冷徹パイロットは極秘の契約妻を容赦ない愛でとろとろにする

「もーなんで断らないのよ、日にちも決めちゃうなんて」

ミーティングが終わり、真由子に更衣室の端に追いつめられる。
私が一通り合コンの事情を説明すると、おもむろにため息を吐かれた。

「いや、旦那様懐が広すぎるわ。いくら人数合わせとはいえ逆の立場だったら安奈はオッケーする? 嫉妬しないの?」

「それは……」

考えたことがなかった。
だって私たちは仮の夫婦だから、嫉妬なんて存在しないし。

(駆さんが合コンで他の女の人と仲良くなったら……?)

正直、どんな感情になるのか見当がつかない。
最近仲がいいから、少しもやもやしたりするのかな。
口ごもる私を見かねた真由子は、くるりと背中を向ける。

「まぁ、結構歳の差婚だし、精神年齢が高い優しい旦那様なのかな」

「うん……」

真由子の言う通りそれはあるだろう。
駆さんは冷たいようでいて、実は面倒見がよく優しいのだ。

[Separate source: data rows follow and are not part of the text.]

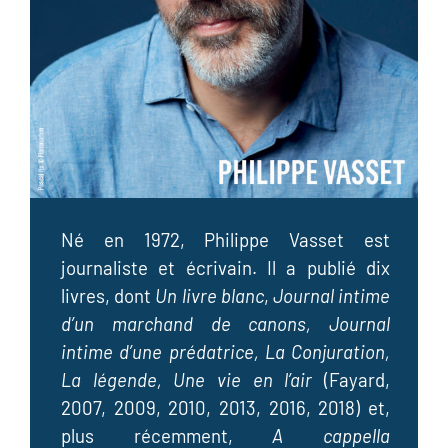
Né en 1972, Philippe Vasset est
journaliste et écrivain. Il a publié dix
livres, dont
Un livre blanc
,
Journal intime
d’un marchand de canons
,
Journal
intime
d’une prédatrice
,
La Conjuration
,
La légende
,
Une vie en l’air
(Fayard,
2007, 2009, 2010, 2013, 2016, 2018) et,
plus récemment,
A cappella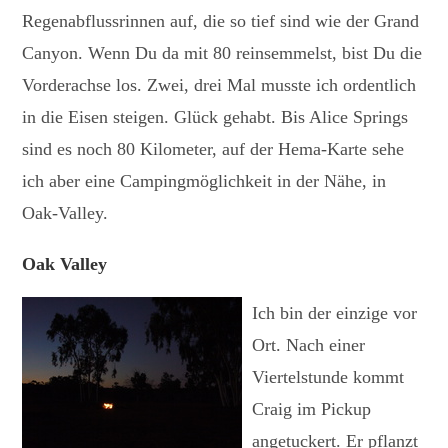
Regenabflussrinnen auf, die so tief sind wie der Grand
Canyon. Wenn Du da mit 80 reinsemmelst, bist Du die
Vorderachse los. Zwei, drei Mal musste ich ordentlich
in die Eisen steigen. Glück gehabt. Bis Alice Springs
sind es noch 80 Kilometer, auf der Hema-Karte sehe
ich aber eine Campingmöglichkeit in der Nähe, in
Oak-Valley.
Oak Valley
Ich bin der einzige vor
Ort. Nach einer
Viertelstunde kommt
Craig im Pickup
angetuckert. Er pflanzt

それもずっと。
でも――。

『君のメンツもあるから今回の件は仕方ない。ただし、人事部にはバレないようにしてくれ。仮にも君は俺の妻だ、互いの印象が悪くなる』

合コンの件を彼が承諾してくれた時、ふと思い出したのだ。
以前私に見せていた、冷徹な一面を。
私たちは契約結婚で、利害関係で繋がっている。そう改めてはっきりと言われた気分だった。